WORK TO COMPLETE:
Write all of the entries again. Keep them exactly as they are.
▼
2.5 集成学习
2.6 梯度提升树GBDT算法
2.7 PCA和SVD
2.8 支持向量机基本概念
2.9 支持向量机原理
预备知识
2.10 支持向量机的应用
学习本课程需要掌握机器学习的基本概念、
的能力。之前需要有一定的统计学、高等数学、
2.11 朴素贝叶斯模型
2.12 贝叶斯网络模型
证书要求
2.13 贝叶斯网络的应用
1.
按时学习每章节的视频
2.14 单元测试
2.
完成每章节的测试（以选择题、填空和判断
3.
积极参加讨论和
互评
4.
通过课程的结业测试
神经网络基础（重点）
▲
WRITTEN SOLUTION:
2.5 集成学习
2.6 梯度提升树GBDT算法
2.7 PCA和SVD
2.8 支持向量机基本概念
2.9 支持向量机原理
预备知识
2.10 支持向量机的应用
学习本课程需要掌握机器学习的基本概念、
的能力。之前需要有一定的统计学、高等数学、
2.11 朴素贝叶斯模型
2.12 贝叶斯网络模型
证书要求
2.13 贝叶斯网络的应用
1.
按时学习每章节的视频
2.14 单元测试
2.
完成每章节的测试（以选择题、填空和判断
3.
积极参加讨论和
互评
4.
通过课程的结业测试
神经网络基础（重点）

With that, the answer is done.